- Task objective -
Set every record down verbatim and omit the pictures.

Content starts

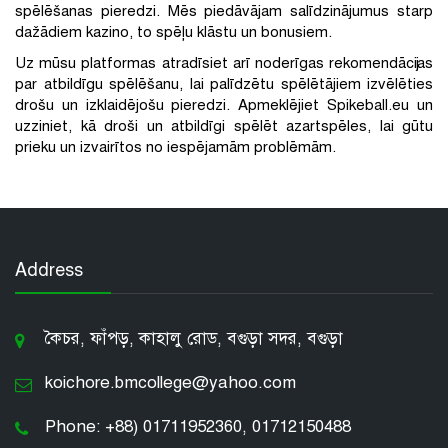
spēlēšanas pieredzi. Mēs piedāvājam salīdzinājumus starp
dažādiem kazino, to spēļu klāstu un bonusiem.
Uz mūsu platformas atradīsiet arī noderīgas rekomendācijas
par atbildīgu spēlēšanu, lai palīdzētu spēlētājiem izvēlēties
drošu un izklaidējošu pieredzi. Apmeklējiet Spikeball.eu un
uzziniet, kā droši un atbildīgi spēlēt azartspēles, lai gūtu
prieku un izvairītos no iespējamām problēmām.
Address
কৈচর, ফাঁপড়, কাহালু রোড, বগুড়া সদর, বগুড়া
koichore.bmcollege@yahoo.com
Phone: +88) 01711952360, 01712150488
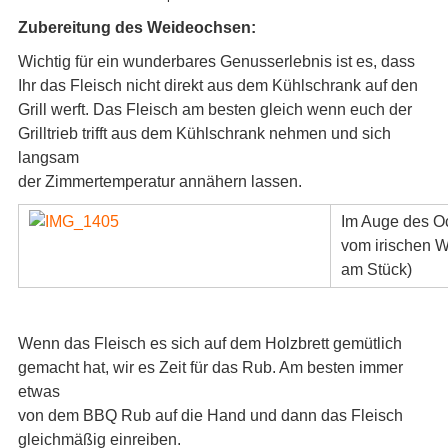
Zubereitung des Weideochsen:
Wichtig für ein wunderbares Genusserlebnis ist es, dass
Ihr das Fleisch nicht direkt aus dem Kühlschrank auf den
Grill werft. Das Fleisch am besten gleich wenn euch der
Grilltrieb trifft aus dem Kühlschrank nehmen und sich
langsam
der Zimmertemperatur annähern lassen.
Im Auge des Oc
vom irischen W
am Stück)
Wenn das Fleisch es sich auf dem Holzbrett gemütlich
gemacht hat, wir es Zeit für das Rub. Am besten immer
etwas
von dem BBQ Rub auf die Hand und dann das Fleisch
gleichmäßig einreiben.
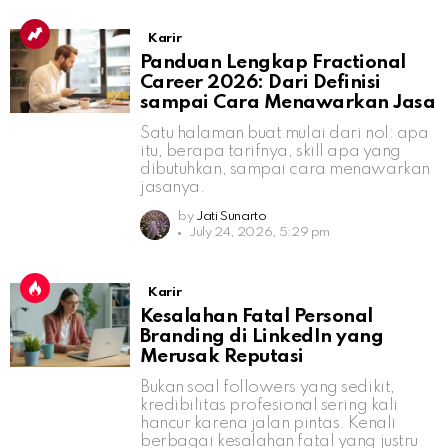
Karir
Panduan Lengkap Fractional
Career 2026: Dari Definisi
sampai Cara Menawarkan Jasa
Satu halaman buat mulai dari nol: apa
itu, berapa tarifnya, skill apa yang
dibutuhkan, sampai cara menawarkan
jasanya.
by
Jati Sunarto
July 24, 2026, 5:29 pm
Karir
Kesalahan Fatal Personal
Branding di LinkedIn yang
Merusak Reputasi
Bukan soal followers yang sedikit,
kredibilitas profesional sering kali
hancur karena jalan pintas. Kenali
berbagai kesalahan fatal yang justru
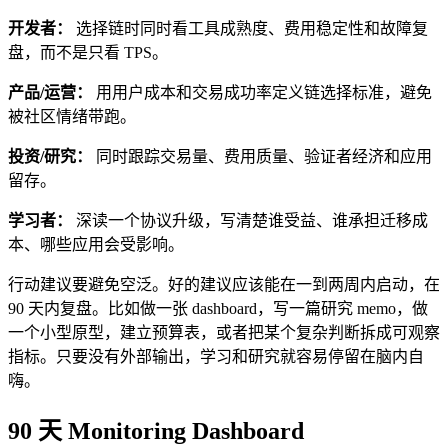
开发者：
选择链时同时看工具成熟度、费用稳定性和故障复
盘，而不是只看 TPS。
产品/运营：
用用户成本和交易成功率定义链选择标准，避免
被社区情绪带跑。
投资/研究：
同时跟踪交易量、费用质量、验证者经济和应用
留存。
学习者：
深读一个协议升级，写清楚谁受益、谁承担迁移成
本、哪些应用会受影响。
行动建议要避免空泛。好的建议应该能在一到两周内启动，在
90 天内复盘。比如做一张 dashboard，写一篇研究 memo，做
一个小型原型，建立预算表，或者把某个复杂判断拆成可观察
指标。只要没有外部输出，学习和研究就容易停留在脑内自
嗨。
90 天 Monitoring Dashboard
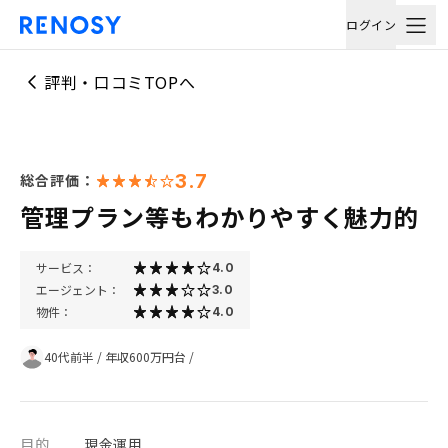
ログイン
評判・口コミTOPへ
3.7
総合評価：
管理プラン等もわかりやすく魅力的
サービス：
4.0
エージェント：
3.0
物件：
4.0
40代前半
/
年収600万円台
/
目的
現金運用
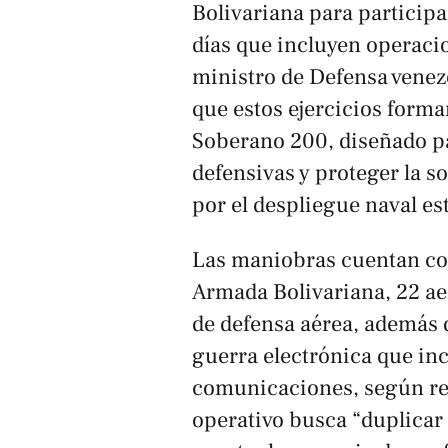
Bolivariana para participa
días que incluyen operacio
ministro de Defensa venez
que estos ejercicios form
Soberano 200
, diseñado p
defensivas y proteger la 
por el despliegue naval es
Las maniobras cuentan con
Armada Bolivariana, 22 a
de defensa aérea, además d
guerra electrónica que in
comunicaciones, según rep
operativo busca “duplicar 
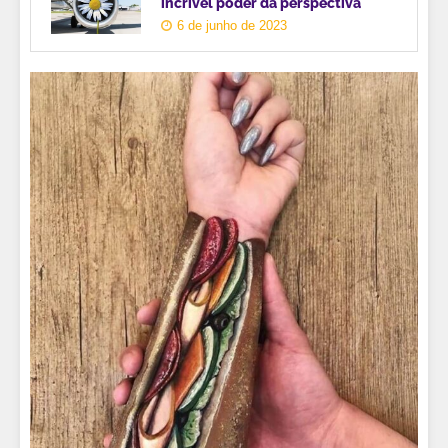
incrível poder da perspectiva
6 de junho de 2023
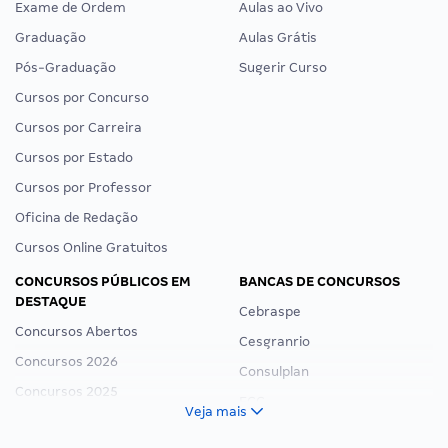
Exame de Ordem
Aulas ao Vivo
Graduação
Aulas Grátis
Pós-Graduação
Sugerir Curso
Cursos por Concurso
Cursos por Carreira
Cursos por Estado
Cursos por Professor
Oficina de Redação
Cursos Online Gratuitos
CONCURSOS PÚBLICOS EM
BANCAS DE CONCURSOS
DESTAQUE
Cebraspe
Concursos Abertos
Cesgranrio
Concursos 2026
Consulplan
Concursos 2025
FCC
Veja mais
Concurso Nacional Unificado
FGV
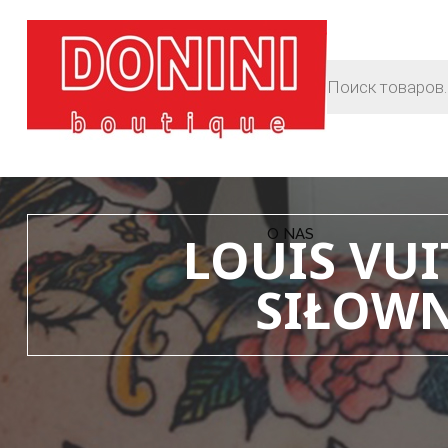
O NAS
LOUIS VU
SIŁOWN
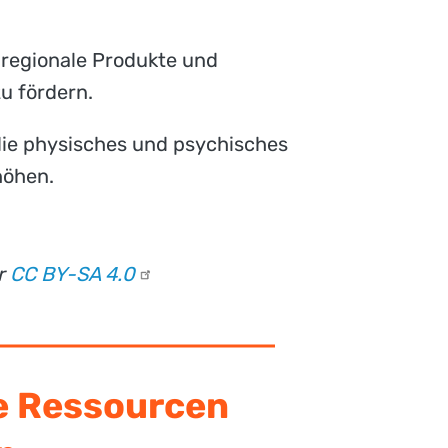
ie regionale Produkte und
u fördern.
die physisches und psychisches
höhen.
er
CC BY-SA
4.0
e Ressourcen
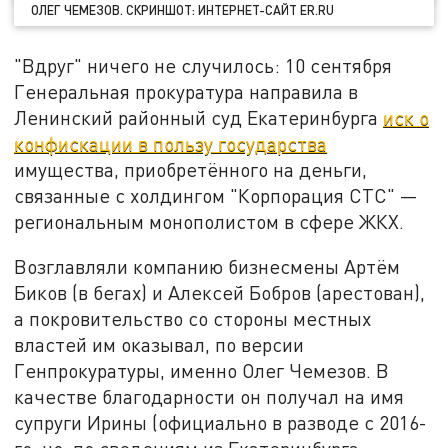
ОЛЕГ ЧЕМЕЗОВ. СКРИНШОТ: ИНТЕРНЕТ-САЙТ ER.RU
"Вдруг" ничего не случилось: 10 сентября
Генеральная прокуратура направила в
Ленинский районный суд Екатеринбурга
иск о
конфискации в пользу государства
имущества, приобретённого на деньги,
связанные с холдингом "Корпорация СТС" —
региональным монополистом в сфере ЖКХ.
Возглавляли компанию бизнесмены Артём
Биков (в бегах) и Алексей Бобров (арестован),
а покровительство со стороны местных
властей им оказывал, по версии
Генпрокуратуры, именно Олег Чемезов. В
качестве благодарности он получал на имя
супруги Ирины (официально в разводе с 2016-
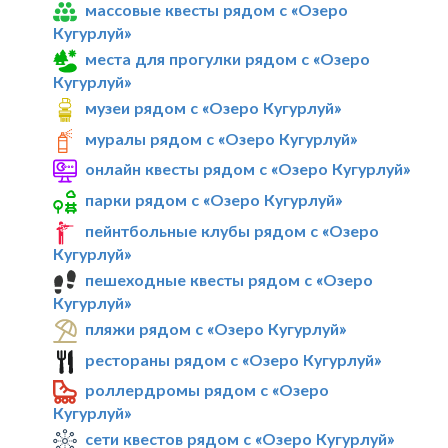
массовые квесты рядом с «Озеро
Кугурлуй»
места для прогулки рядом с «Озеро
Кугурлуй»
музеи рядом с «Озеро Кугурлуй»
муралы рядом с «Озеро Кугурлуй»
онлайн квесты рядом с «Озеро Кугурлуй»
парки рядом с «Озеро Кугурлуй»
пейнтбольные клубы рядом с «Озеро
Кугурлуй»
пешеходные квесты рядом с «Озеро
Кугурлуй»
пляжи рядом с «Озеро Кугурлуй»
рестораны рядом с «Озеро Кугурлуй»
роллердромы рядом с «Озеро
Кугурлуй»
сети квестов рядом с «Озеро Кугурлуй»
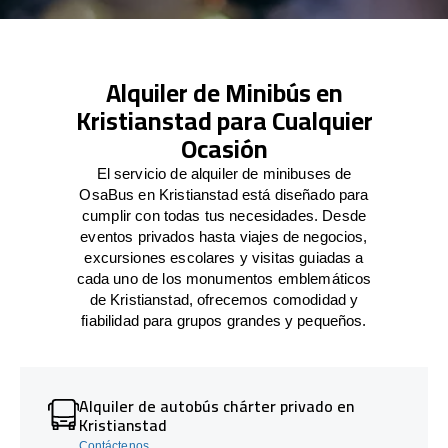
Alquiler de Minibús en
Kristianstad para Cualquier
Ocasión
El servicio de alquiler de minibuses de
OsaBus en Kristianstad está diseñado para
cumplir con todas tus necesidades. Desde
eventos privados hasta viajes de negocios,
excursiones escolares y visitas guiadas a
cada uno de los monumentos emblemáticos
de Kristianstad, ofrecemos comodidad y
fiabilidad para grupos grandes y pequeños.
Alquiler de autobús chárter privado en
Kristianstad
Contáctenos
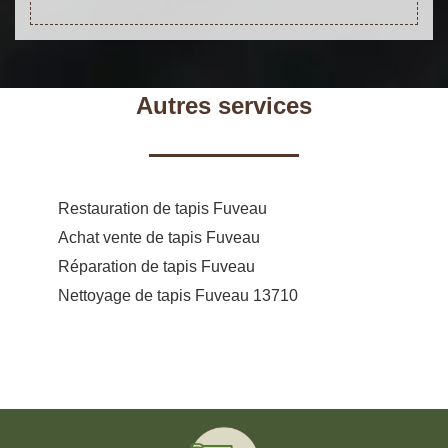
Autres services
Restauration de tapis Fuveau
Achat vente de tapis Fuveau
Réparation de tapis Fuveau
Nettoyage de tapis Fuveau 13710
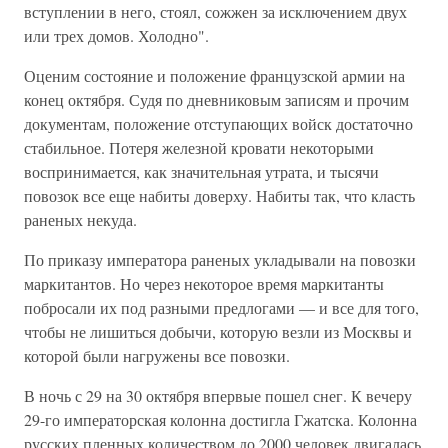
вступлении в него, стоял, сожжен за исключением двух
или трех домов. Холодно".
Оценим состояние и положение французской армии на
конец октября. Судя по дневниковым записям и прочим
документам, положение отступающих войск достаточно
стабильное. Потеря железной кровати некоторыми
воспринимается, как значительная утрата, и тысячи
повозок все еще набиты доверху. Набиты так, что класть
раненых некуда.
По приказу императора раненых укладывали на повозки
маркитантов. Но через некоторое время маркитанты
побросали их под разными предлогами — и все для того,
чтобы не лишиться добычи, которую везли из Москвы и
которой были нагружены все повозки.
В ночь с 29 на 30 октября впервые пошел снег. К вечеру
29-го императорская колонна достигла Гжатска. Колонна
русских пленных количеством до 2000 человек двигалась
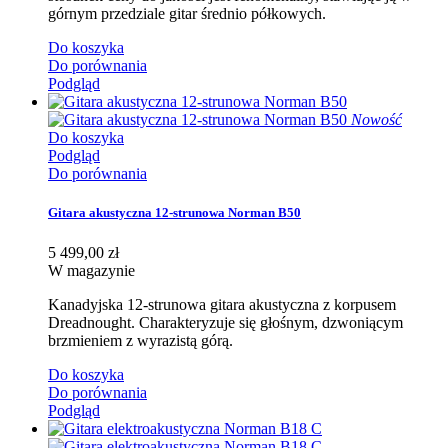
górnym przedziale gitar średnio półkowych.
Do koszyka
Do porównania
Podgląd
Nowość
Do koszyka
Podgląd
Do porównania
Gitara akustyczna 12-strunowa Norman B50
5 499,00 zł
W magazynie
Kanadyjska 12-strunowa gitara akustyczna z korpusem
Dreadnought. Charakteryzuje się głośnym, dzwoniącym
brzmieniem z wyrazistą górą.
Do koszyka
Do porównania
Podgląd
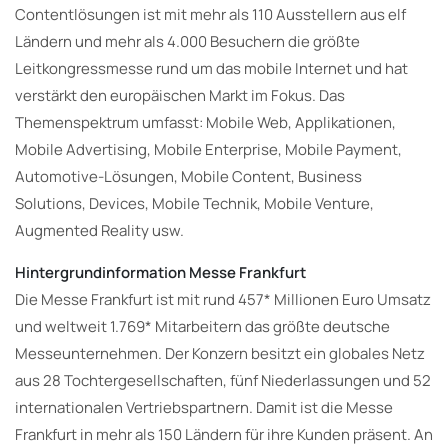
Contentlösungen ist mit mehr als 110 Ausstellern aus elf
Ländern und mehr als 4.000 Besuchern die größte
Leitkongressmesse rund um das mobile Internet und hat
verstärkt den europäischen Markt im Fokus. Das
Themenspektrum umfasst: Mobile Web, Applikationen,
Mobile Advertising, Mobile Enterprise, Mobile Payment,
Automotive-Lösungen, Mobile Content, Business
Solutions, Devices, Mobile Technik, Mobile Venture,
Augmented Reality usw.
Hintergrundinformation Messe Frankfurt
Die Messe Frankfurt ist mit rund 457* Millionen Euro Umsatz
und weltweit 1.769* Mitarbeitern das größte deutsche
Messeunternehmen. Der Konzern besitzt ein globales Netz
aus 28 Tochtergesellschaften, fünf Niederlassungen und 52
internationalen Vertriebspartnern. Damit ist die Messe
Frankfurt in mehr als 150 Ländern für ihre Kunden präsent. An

Content ends

- Task solution -
spēlēšanas pieredzi. Mēs piedāvājam salīdzinājumus starp
dažādiem kazino, to spēļu klāstu un bonusiem.
Uz mūsu platformas atradīsiet arī noderīgas rekomendācijas
par atbildīgu spēlēšanu, lai palīdzētu spēlētājiem izvēlēties
drošu un izklaidējošu pieredzi. Apmeklējiet Spikeball.eu un
uzziniet, kā droši un atbildīgi spēlēt azartspēles, lai gūtu
prieku un izvairītos no iespējamām problēmām.
Address
কৈচর, ফাঁপড়, কাহালু রোড, বগুড়া সদর, বগুড়া
koichore.bmcollege@yahoo.com
Phone: +88) 01711952360, 01712150488
Zubereitung des Weideochsen:
Wichtig für ein wunderbares Genusserlebnis ist es, dass
Ihr das Fleisch nicht direkt aus dem Kühlschrank auf den
Grill werft. Das Fleisch am besten gleich wenn euch der
Grilltrieb trifft aus dem Kühlschrank nehmen und sich
langsam
der Zimmertemperatur annähern lassen.
Im Auge des Oc
vom irischen W
am Stück)
Wenn das Fleisch es sich auf dem Holzbrett gemütlich
gemacht hat, wir es Zeit für das Rub. Am besten immer
etwas
von dem BBQ Rub auf die Hand und dann das Fleisch
gleichmäßig einreiben.
Karir
Panduan Lengkap Fractional
Career 2026: Dari Definisi
sampai Cara Menawarkan Jasa
Satu halaman buat mulai dari nol: apa
itu, berapa tarifnya, skill apa yang
dibutuhkan, sampai cara menawarkan
jasanya.
by
Jati Sunarto
July 24, 2026, 5:29 pm
Karir
Kesalahan Fatal Personal
Branding di LinkedIn yang
Merusak Reputasi
Bukan soal followers yang sedikit,
kredibilitas profesional sering kali
hancur karena jalan pintas. Kenali
berbagai kesalahan fatal yang justru
开发者：
选择链时同时看工具成熟度、费用稳定性和故障复
盘，而不是只看 TPS。
产品/运营：
用用户成本和交易成功率定义链选择标准，避免
被社区情绪带跑。
投资/研究：
同时跟踪交易量、费用质量、验证者经济和应用
留存。
学习者：
深读一个协议升级，写清楚谁受益、谁承担迁移成
本、哪些应用会受影响。
行动建议要避免空泛。好的建议应该能在一到两周内启动，在
90 天内复盘。比如做一张 dashboard，写一篇研究 memo，做
一个小型原型，建立预算表，或者把某个复杂判断拆成可观察
指标。只要没有外部输出，学习和研究就容易停留在脑内自
嗨。
90 天 Monitoring Dashboard
ログイン
評判・口コミTOPへ
3.7
総合評価：
管理プラン等もわかりやすく魅力的
サービス：
4.0
エージェント：
3.0
物件：
4.0
40代前半
/
年収600万円台
/
目的
現金運用
Bolivariana para participa
días que incluyen operacio
ministro de Defensa venez
que estos ejercicios form
Soberano 200
, diseñado p
defensivas y proteger la 
por el despliegue naval es
Las maniobras cuentan con
Armada Bolivariana, 22 a
de defensa aérea, además d
guerra electrónica que in
comunicaciones, según rep
operativo busca “duplicar 
incrível poder da perspectiva
6 de junho de 2023
Exame de Ordem
Aulas ao Vivo
Graduação
Aulas Grátis
Pós-Graduação
Sugerir Curso
Cursos por Concurso
Cursos por Carreira
Cursos por Estado
Cursos por Professor
Oficina de Redação
Cursos Online Gratuitos
CONCURSOS PÚBLICOS EM
BANCAS DE CONCURSOS
DESTAQUE
Cebraspe
Concursos Abertos
Cesgranrio
Concursos 2026
Consulplan
Concursos 2025
FCC
Veja mais
Concurso Nacional Unificado
FGV
O NAS
LOUIS VU
SIŁOWN
ie regionale Produkte und
u fördern.
die physisches und psychisches
höhen.
er
CC BY-SA
4.0
e Ressourcen
ОЛЕГ ЧЕМЕЗОВ. СКРИНШОТ: ИНТЕРНЕТ-САЙТ ER.RU
"Вдруг" ничего не случилось: 10 сентября
Генеральная прокуратура направила в
Ленинский районный суд Екатеринбурга
иск о
конфискации в пользу государства
имущества, приобретённого на деньги,
связанные с холдингом "Корпорация СТС" —
региональным монополистом в сфере ЖКХ.
Возглавляли компанию бизнесмены Артём
Биков (в бегах) и Алексей Бобров (арестован),
а покровительство со стороны местных
властей им оказывал, по версии
Генпрокуратуры, именно Олег Чемезов. В
качестве благодарности он получал на имя
супруги Ирины (официально в разводе с 2016-
массовые квесты рядом с «Озеро
Кугурлуй»
места для прогулки рядом с «Озеро
Кугурлуй»
музеи рядом с «Озеро Кугурлуй»
муралы рядом с «Озеро Кугурлуй»
онлайн квесты рядом с «Озеро Кугурлуй»
парки рядом с «Озеро Кугурлуй»
пейнтбольные клубы рядом с «Озеро
Кугурлуй»
пешеходные квесты рядом с «Озеро
Кугурлуй»
пляжи рядом с «Озеро Кугурлуй»
рестораны рядом с «Озеро Кугурлуй»
роллердромы рядом с «Озеро
Кугурлуй»
сети квестов рядом с «Озеро Кугурлуй»
Alquiler de Minibús en
Kristianstad para Cualquier
Ocasión
El servicio de alquiler de minibuses de
OsaBus en Kristianstad está diseñado para
cumplir con todas tus necesidades. Desde
eventos privados hasta viajes de negocios,
excursiones escolares y visitas guiadas a
cada uno de los monumentos emblemáticos
de Kristianstad, ofrecemos comodidad y
fiabilidad para grupos grandes y pequeños.
Alquiler de autobús chárter privado en
Kristianstad
Contáctenos
Autres services
Restauration de tapis Fuveau
Achat vente de tapis Fuveau
Réparation de tapis Fuveau
Nettoyage de tapis Fuveau 13710
вступлении в него, стоял, сожжен за исключением двух
или трех домов. Холодно".
Оценим состояние и положение французской армии на
конец октября. Судя по дневниковым записям и прочим
документам, положение отступающих войск достаточно
стабильное. Потеря железной кровати некоторыми
воспринимается, как значительная утрата, и тысячи
повозок все еще набиты доверху. Набиты так, что класть
раненых некуда.
По приказу императора раненых укладывали на повозки
маркитантов. Но через некоторое время маркитанты
побросали их под разными предлогами — и все для того,
чтобы не лишиться добычи, которую везли из Москвы и
которой были нагружены все повозки.
В ночь с 29 на 30 октября впервые пошел снег. К вечеру
29-го императорская колонна достигла Гжатска. Колонна
русских пленных количеством до 2000 человек двигалась
górnym przedziale gitar średnio półkowych.
Do koszyka
Do porównania
Podgląd
Nowość
Do koszyka
Podgląd
Do porównania
Gitara akustyczna 12-strunowa Norman B50
5 499,00 zł
W magazynie
Kanadyjska 12-strunowa gitara akustyczna z korpusem
Dreadnought. Charakteryzuje się głośnym, dzwoniącym
brzmieniem z wyrazistą górą.
Do koszyka
Do porównania
Podgląd
Contentlösungen ist mit mehr als 110 Ausstellern aus elf
Ländern und mehr als 4.000 Besuchern die größte
Leitkongressmesse rund um das mobile Internet und hat
verstärkt den europäischen Markt im Fokus. Das
Themenspektrum umfasst: Mobile Web, Applikationen,
Mobile Advertising, Mobile Enterprise, Mobile Payment,
Automotive-Lösungen, Mobile Content, Business
Solutions, Devices, Mobile Technik, Mobile Venture,
Augmented Reality usw.
Hintergrundinformation Messe Frankfurt
Die Messe Frankfurt ist mit rund 457* Millionen Euro Umsatz
und weltweit 1.769* Mitarbeitern das größte deutsche
Messeunternehmen. Der Konzern besitzt ein globales Netz
aus 28 Tochtergesellschaften, fünf Niederlassungen und 52
internationalen Vertriebspartnern. Damit ist die Messe
Frankfurt in mehr als 150 Ländern für ihre Kunden präsent. An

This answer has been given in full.